For those reasons, conversational AI projects are increasingly being deployed to create a hybrid digital workforce. A digital workforce combines human, digital human and chatbot channels. These workforces exist today in industries like retail, financial services, healthcare and telecommunications, as well as in education settings.

You can learn more about hybrid digital workforces in our free eBook – building a digital workforce.
Using digital humans to build emotional connections in education.
Hopefully it’s getting clearer how conversational AI can lead to better educational outcomes.
We’ve touched upon the convenience, scalability and versatility of AI solutions for schools, colleges, universities and other education organizations.
But the potential of conversational AI goes far beyond utilitarian use cases. Digital humans are the means to add EQ to the IQ of an educational institution’s AI and backend systems.
Digital humans, unlike any other technology, show personality in how they speak, the words they say, their tone of voice, and the body language and facial expressions they use. Just like real people – like real teachers, assistants and staff – they interact with friendliness, humor, empathy and warmth.
The impacts are similar to digital human implementations in other sectors – and the effects can be rather profound.

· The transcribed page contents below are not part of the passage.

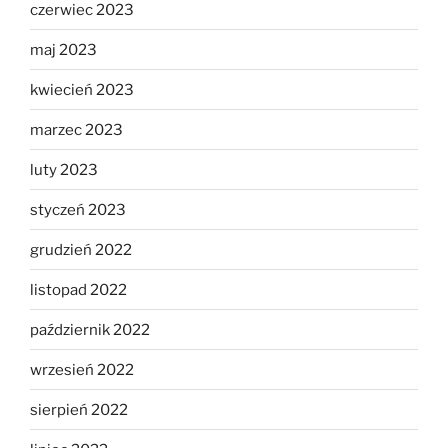
czerwiec 2023
maj 2023
kwiecień 2023
marzec 2023
luty 2023
styczeń 2023
grudzień 2022
listopad 2022
październik 2022
wrzesień 2022
sierpień 2022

For instance, some conversations students may need to have can be sensitive in nature. At other times, questions may seem too trivial, silly or embarrassing for students to ask a real person. Avatar-based AI technology removes some of the stigma or sensitivity of starting such conversations, while keeping a human approach at the centre of the interaction.
In healthcare, avatars and digital humans have been shown to encourage more disclosures of sensitive information among patients, providing people with the support they need without direct human involvement. Patients with symptoms of depression, for instance, have shown to form cooperative, supportive therapeutic alliances with digital humans. The education sector – where supportive environments are so important for positive outcomes – can also benefit from “non human” support channels.